Ethereum (or other Proof-of-Stake alternates)

Ethereum is having a fantastic year. Thousands of decentralized finance (Defi) apps are being built on Ethereum. It is programmable money unlike Bitcoin. It does consume energy since it’s also a POW asset, but will soon be a proof of stake asset with ETH2.0 (beaconchain for which is already live). Hence, in the future Ethereum will be consuming <1% of the Bitcoin’s energy. It will also have a deflationary/reducing supply after EIP1559 which will be implemented in the next quarter this year. In short, Ethereum has a fantastic narrative going on right now. It is often dubbed as “ultra-sound money” these days.

ETH2.0 will come with many of the pros of Bitcoin (store of value, deflationary, limited supply) and will also be consuming less than 1% of Bitcoin’s energy.

However, POS is still a lesser-proven alternate to POW. There is a lot of criticism on it by POW-proponents. One of which is that Bitcoin is protected by “external costs” in the form of energy. Ethereum 2.0 will be protected by staked Ethers hence the protection will come from within the network which is akin to a snake eating it’s own tail.
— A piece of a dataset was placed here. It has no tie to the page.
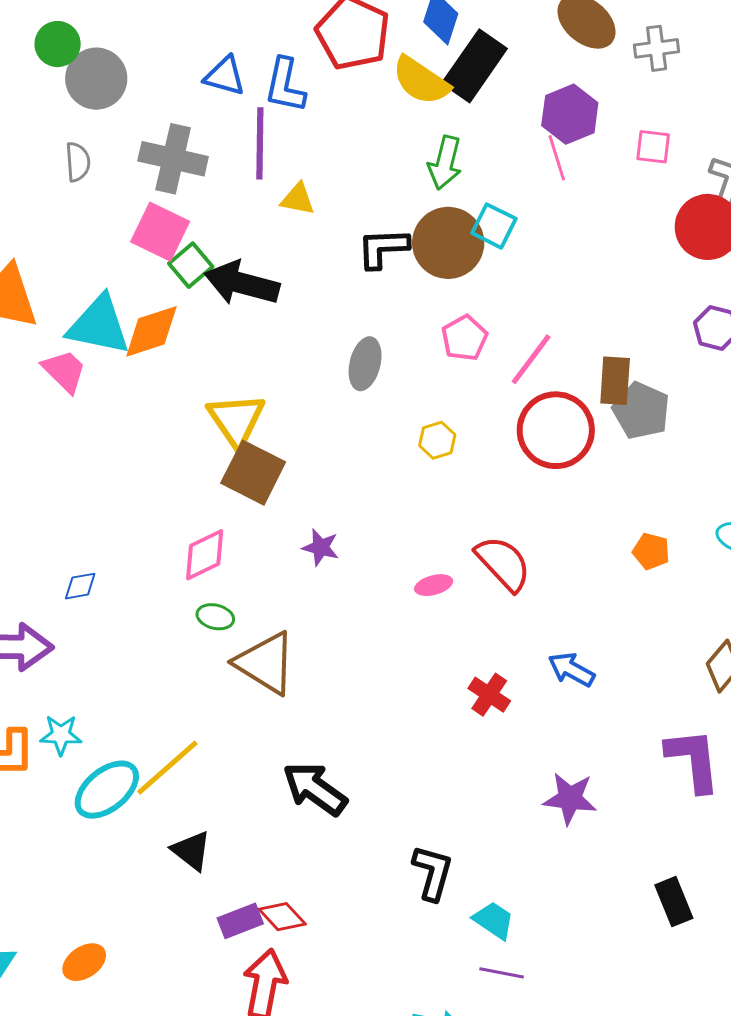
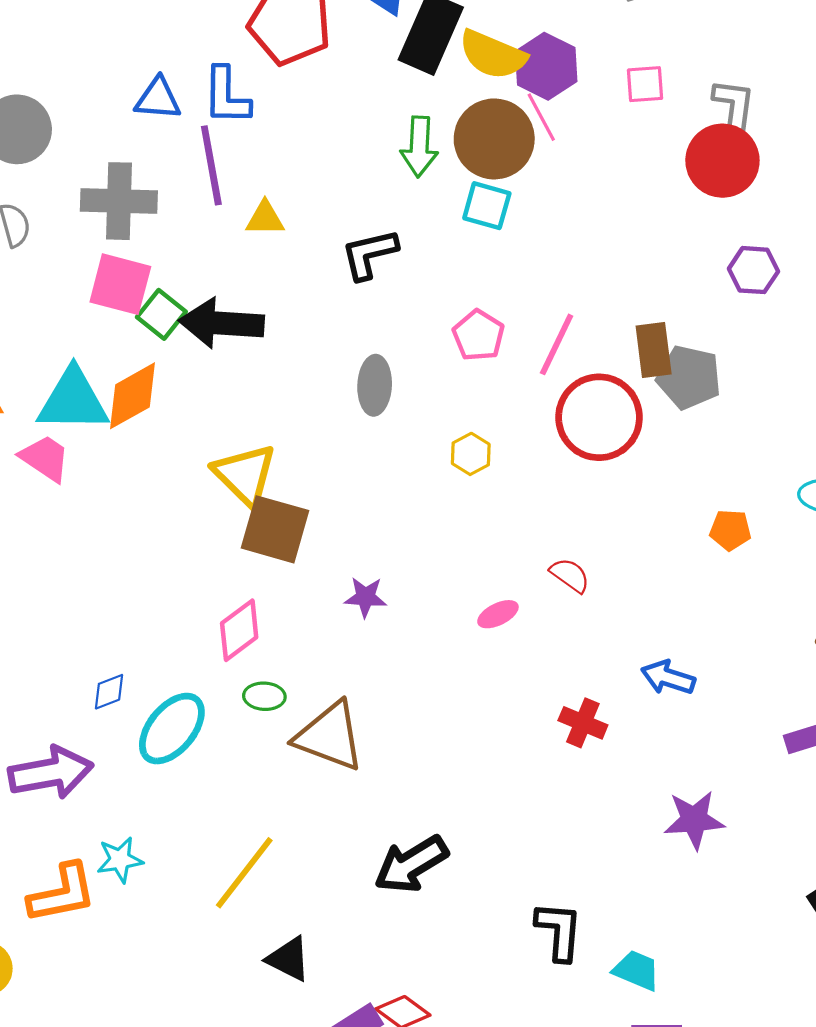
yellow semicircle: (421, 81) -> (493, 55), moved
brown circle: (448, 243) -> (494, 139), moved
red semicircle: (503, 563) -> (570, 575), size x0.6
black arrow: (315, 789) -> (411, 864), turned -56
cyan ellipse: (107, 790) -> (172, 729), moved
I like Ethereum. And I like Bitcoin. But I don’t understand Doge. It offers no value and it solves none of the problems. If Elon had to pick a crypto that was envoirment friendly, he could have just gone ahead with Ethereum. He seems to like it anyway.

Libra Vs Bitcoin

The optimist in me loves Bitcoin despite its many shortcomings. I don’t think Bitcoin will ever be as popularly used as Libra or another stablecoin payment system. Despite that, the optimist in me suggests Bitcoin is a great buy.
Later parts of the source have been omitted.